In a community which is on the margins by default, in which members are constantly confronting the mainstream, trying to explain themselves to it, and trying to reduce their separation from it, there is a silent question: Am I an extremist? Am I crazy? Have I gone beyond the pale?  Different people deal with these questions in their own way, depending on their temperaments and intellectual habits.  Some are truly indifferent to the matter.  A few bask in their marginality, always trying to flaunt the expectations of the mainstream.  But most set up little barriers in their mind.  They pick out someone a bit further out than them and say, “Oh no, I am not extreme, that group is extreme.  I am not irrational, that person is irrational.”  In this way the marginalized person often has more hostility for the slightly-more-marginal group, than for the mainstream which is much more distant from his own stance.

(Emphasis supplied.) You should read the rest at The Paraphasic.
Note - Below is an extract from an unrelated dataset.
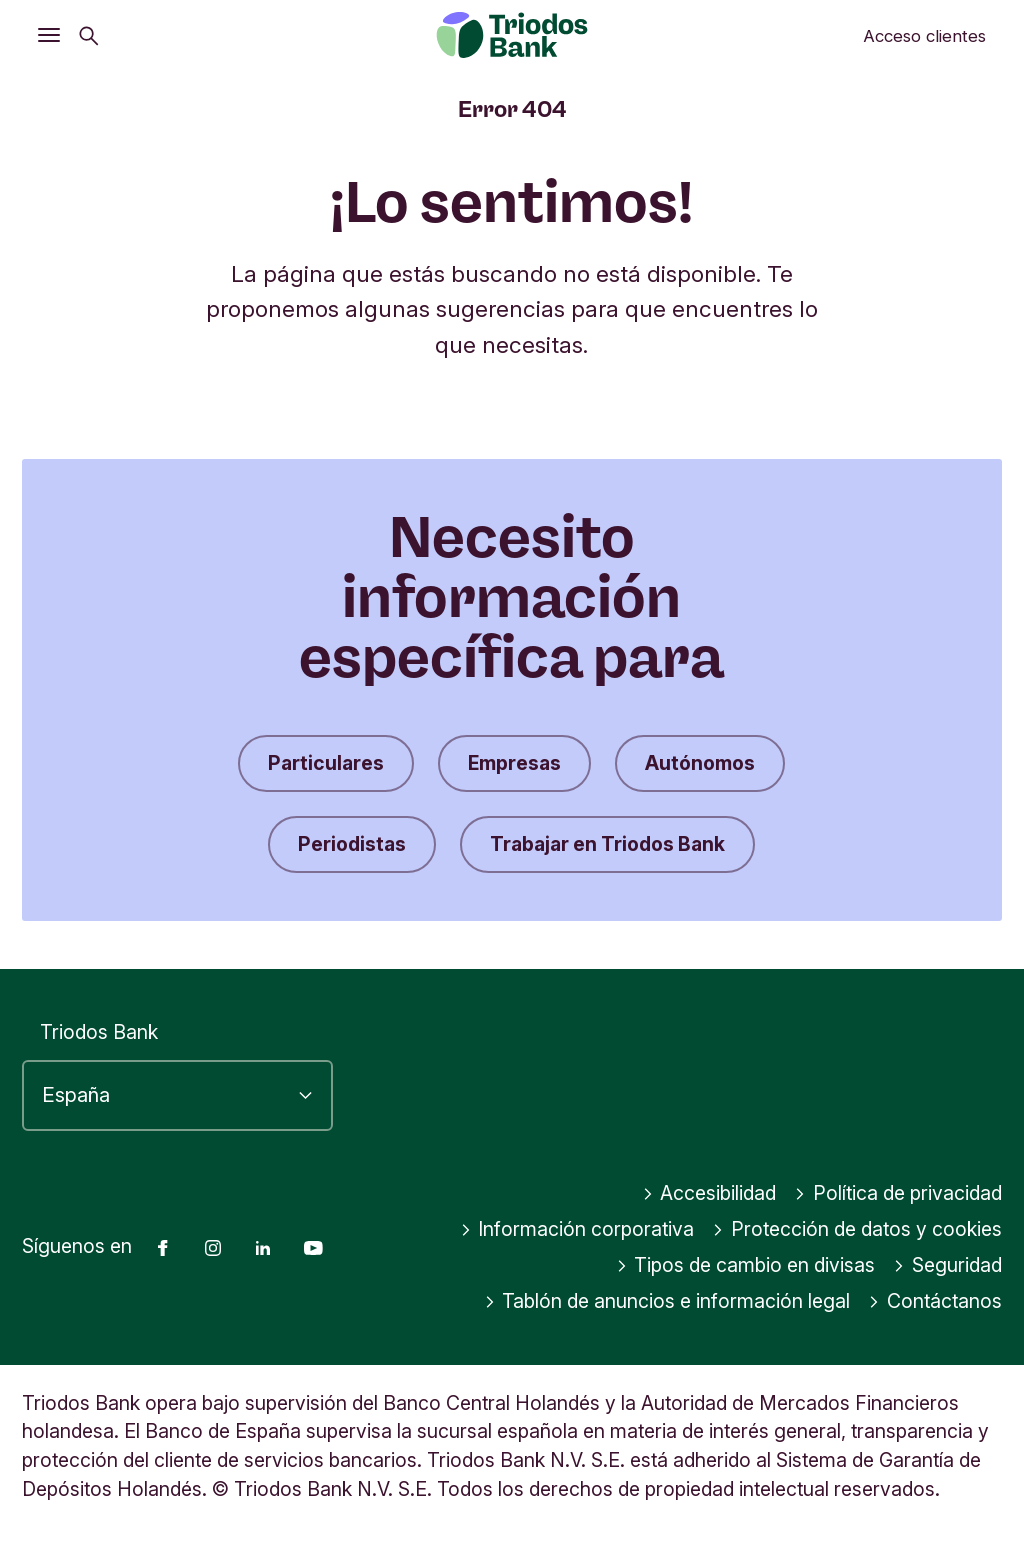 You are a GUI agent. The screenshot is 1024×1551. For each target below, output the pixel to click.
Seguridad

The conclusions are startling, and need to be taken seriously.

For our part, we think that, were times different, it would be perfectly acceptable to engage in intense debates, which occasionally involve flamboyant rhetoric. So-and-so’s gone off the deep end. So-and-so’s a crypto-Modernist. And so forth. Under these circumstances, however, it may be more reasonable—it may be more appropriate—to circle the wagons. Tradition is already as marginalized as it has been in a long time. Tradition-minded Catholics marginalizing other tradition-minded Catholics seems extraordinarily counterproductive.

Finding the gold seam

Pater Edmund Waldstein, O.Cist., writing at Sancrucensis, plugs an offshoot of Marrow devoted to Catholic blogs. It is a splendid service, not only because it aggregates our posts, but also because it represents one-stop shopping for people interested in the Catholic blogosphere. Obviously, we think that you, dear reader, should sit down first thing—with your morning coffee and Dunhill, of course—and read Semiduplex. But you could do a lot worse than starting your morning by perusing Marrow.

Good intentions

We really didn’t mean for Semiduplex to become “interesting things other people wrote” and “Synodmania 2015.” Honest. But it isn’t like people are discussing Callewaert’s interesting treatment of the ferial preces—including their apostolic and patristic origins—in what was left of the old Breviary, in his fascinating De Brevarii Romani Liturgia (nn. 292–93), published in 1939 after Pius X’s Divino afflatu reforms. (This reminds us of a recent piece touching, not favorably, upon those same reforms.) At any rate, we did not intend for Semiduplex to be a showcase of other people’s best writing. But here we are. All of which is long way of saying, at Athanasius Contra Mundum, there is a very good reflection on why the author—a traditional Catholic—is not covering the Synod where basic teaching, to say nothing of traditional teaching, is up in the air for the first time, well, in a long time.

Reading “Pastor aeternus”

The Paraphasic, which just had a series on “practical Mottramism,” which is, of course, the disorder that affected poor Rex Mottram so hilariously in Brideshead Revisited, and which has made an unhappy reappearance in our time, is engaging in a “close reading” of Pastor aeternus, the dogmatic constitution of the First Vatican Council that defined the dogma of papal infallibility—and the narrow circumstances under which infallibility can be invoked. We shall follow The Paraphasic‘s series with interest.